# Arc faults on Smoke Detector Circuits



## chicken steve (Mar 22, 2011)

ye of little faith>>>





 
~CS~


----------



## Chris1971 (Dec 27, 2010)

imgn.mccullars3 said:


> Why are are fault breakers required on Smoke Detector Circuits? They have no moving parts, now winded motors? I mean, I understand local ordinances have the right to add to current code, but why are they required?


We haven't had any issues with smokes or carbon monoxide detectors being on an arc fault circuit breaker. It's a nonissue IMO.


----------



## Dennis Alwon (May 9, 2009)

The arc fault protects the wiring to the smoke detector as well as the detector itself.
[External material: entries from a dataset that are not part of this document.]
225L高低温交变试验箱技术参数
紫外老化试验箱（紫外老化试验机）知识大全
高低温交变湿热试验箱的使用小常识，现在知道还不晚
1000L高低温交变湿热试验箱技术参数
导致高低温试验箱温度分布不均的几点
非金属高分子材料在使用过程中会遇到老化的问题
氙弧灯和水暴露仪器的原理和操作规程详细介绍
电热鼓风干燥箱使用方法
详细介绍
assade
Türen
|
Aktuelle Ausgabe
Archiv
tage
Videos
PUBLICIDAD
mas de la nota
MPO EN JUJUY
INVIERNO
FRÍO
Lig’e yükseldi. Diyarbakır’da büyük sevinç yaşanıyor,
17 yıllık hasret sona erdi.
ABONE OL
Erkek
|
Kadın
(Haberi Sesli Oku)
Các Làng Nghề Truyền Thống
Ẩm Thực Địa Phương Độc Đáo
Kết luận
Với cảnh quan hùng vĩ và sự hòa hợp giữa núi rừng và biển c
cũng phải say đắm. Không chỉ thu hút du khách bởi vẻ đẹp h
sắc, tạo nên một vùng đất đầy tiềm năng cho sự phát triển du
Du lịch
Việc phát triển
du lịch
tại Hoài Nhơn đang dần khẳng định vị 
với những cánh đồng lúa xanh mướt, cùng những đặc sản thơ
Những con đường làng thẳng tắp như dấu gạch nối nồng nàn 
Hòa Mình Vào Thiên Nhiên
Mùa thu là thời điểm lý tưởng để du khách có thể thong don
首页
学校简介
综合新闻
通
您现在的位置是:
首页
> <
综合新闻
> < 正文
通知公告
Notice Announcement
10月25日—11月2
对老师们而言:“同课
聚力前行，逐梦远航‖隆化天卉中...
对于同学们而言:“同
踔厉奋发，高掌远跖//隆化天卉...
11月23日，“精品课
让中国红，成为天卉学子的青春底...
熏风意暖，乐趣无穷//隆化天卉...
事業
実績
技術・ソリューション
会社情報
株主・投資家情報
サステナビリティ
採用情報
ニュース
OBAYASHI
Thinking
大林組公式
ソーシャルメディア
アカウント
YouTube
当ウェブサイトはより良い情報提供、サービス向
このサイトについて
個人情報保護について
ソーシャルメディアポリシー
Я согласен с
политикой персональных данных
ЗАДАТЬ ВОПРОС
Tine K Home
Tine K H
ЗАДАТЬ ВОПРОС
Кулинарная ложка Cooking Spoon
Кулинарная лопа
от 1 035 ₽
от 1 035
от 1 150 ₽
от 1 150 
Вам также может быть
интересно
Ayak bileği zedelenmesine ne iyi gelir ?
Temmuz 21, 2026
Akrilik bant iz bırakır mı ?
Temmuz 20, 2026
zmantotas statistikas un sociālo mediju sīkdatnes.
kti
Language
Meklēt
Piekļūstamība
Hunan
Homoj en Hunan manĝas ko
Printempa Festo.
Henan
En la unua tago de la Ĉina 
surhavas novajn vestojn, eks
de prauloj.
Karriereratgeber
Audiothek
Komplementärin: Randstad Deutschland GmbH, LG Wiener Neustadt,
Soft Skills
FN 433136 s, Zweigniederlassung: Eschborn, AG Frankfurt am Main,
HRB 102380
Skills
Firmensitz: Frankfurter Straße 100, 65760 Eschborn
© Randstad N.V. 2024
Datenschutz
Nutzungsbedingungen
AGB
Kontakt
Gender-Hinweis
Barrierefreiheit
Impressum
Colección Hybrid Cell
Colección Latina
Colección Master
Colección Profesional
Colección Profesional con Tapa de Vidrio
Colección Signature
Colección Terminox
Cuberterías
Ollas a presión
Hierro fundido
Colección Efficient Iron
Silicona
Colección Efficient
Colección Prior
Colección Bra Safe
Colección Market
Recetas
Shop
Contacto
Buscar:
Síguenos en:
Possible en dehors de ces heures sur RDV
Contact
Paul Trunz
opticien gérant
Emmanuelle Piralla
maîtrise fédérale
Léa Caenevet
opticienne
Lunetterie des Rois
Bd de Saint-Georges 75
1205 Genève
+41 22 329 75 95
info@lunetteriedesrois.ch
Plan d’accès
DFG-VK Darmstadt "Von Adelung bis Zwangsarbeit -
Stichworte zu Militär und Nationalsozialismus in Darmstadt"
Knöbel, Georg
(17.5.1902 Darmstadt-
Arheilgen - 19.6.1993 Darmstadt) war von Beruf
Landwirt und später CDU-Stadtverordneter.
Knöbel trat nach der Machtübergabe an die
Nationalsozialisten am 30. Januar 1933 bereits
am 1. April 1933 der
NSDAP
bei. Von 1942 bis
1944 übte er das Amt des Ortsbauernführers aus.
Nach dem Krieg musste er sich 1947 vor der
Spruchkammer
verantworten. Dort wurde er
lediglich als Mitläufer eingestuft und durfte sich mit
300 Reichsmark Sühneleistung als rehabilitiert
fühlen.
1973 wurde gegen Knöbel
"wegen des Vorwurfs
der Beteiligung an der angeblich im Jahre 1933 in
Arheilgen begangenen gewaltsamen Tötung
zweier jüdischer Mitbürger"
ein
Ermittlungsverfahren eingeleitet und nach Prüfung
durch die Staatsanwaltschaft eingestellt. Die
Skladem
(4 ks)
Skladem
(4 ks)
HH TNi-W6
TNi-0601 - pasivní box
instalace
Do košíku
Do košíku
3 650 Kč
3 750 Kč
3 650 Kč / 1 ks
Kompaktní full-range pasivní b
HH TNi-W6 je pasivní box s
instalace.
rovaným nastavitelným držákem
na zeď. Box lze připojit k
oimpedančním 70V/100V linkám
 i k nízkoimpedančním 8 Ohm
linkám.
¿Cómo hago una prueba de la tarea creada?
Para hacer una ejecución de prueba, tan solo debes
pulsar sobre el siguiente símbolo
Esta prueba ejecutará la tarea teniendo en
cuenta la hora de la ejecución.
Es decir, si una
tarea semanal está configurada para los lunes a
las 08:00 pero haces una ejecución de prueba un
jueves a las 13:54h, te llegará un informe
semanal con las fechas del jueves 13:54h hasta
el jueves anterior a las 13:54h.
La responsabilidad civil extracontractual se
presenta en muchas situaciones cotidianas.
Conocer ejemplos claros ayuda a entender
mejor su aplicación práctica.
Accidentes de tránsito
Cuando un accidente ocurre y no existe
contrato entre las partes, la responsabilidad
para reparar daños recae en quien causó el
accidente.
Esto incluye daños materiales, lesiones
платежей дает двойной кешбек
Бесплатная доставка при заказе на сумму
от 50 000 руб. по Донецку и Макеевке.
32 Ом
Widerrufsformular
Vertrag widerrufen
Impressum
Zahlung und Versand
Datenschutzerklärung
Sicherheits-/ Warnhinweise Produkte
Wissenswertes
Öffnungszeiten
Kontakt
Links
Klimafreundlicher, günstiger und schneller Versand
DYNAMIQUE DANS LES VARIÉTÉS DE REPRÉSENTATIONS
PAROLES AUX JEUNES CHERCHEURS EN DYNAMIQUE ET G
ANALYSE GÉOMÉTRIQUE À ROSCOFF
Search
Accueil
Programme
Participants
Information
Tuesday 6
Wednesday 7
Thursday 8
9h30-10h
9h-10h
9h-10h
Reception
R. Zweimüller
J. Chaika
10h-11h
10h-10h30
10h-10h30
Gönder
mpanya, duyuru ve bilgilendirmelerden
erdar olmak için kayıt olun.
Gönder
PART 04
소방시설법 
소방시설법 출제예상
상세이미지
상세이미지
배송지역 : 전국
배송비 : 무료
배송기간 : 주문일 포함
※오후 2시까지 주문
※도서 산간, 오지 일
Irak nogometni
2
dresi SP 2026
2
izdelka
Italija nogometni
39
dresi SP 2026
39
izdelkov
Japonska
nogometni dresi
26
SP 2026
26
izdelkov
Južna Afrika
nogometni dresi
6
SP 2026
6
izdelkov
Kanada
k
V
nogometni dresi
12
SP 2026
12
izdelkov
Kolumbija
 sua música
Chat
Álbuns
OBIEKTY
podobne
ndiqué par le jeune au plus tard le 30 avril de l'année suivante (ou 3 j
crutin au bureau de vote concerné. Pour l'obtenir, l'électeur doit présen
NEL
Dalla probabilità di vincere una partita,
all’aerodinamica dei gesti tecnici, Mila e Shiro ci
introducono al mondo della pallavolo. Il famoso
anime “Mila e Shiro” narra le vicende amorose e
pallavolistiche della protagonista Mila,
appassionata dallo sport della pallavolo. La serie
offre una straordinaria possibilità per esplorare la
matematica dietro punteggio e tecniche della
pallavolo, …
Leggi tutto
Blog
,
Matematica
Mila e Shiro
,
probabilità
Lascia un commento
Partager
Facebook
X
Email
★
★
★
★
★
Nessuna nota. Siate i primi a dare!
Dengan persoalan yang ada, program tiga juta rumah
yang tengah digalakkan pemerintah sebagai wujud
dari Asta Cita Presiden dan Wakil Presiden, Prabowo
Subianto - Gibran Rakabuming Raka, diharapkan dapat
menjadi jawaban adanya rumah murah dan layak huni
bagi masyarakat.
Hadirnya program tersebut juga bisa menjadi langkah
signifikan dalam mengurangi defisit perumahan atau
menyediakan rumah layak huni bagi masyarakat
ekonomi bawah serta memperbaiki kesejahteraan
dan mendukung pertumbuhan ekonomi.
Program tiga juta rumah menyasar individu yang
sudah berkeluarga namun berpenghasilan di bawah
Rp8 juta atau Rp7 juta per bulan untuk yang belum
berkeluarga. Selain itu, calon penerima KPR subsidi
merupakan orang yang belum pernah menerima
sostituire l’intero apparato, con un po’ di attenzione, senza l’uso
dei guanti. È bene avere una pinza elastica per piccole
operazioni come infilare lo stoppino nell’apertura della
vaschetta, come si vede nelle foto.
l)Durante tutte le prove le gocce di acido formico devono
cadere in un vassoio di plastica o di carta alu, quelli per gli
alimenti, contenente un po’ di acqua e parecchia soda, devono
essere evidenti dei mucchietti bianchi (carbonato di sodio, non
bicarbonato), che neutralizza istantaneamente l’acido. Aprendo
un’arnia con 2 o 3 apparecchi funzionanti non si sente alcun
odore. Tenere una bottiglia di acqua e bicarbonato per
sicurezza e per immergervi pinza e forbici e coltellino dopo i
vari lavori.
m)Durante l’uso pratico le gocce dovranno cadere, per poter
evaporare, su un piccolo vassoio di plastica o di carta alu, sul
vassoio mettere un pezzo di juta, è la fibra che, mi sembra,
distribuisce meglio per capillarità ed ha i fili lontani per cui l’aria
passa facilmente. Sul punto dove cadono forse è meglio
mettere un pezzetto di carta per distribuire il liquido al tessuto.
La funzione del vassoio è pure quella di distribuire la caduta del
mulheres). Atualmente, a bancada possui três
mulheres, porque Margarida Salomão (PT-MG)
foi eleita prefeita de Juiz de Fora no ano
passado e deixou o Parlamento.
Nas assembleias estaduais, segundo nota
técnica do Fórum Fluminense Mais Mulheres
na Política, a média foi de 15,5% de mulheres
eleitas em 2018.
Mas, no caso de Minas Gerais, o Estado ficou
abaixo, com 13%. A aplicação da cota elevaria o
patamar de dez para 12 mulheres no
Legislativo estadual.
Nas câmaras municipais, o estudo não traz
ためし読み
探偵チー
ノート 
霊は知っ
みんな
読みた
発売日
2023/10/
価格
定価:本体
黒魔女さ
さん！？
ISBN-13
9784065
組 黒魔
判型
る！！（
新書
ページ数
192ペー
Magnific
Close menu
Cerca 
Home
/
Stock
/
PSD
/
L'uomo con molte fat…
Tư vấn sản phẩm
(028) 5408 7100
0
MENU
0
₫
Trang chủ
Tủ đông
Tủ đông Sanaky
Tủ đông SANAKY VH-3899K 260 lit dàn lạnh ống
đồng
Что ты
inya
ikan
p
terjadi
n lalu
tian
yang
It does not have anything to do with moving parts necessarily.


----------



## HARRY304E (Sep 15, 2010)

imgn.mccullars3 said:


> Why are are fault breakers required on Smoke Detector Circuits? They have no moving parts, now winded motors? I mean, I understand local ordinances have the right to add to current code, but why are they required?


As long as all you wiring ,splices and connections are done right there should be no problem with them.

Welcome to the forum...:thumbup:


----------



## 480sparky (Sep 20, 2007)

imgn.mccullars3 said:


> Why are are fault breakers required on Smoke Detector Circuits? They have no moving parts, now winded motors? I mean, I understand local ordinances have the right to add to current code, but why are they required?



The wire that supplies the smoke has no moving parts either, but it's required to be AFCI protected.


----------



## BBQ (Nov 16, 2010)

HARRY304E said:


> As long as all you wiring ,splices and connections are done right there should be no problem with them.
> 
> Welcome to the forum...:thumbup:



And if nothing goes wrong we don't need circuit breakers either


----------



## HARRY304E (Sep 15, 2010)

BBQ said:


> And if nothing goes wrong we don't need circuit breakers either


Well they are good-looking switches...:laughing:


----------



## leland (Dec 28, 2007)

imgn.mccullars3 said:


> Why are are fault breakers required on Smoke Detector Circuits? They have no moving parts, now winded motors? I mean, I understand local ordinances have the right to add to current code, but why are they required?


They are considered an 'outlet', and they are located in the areas required to have ARC fault protection.


----------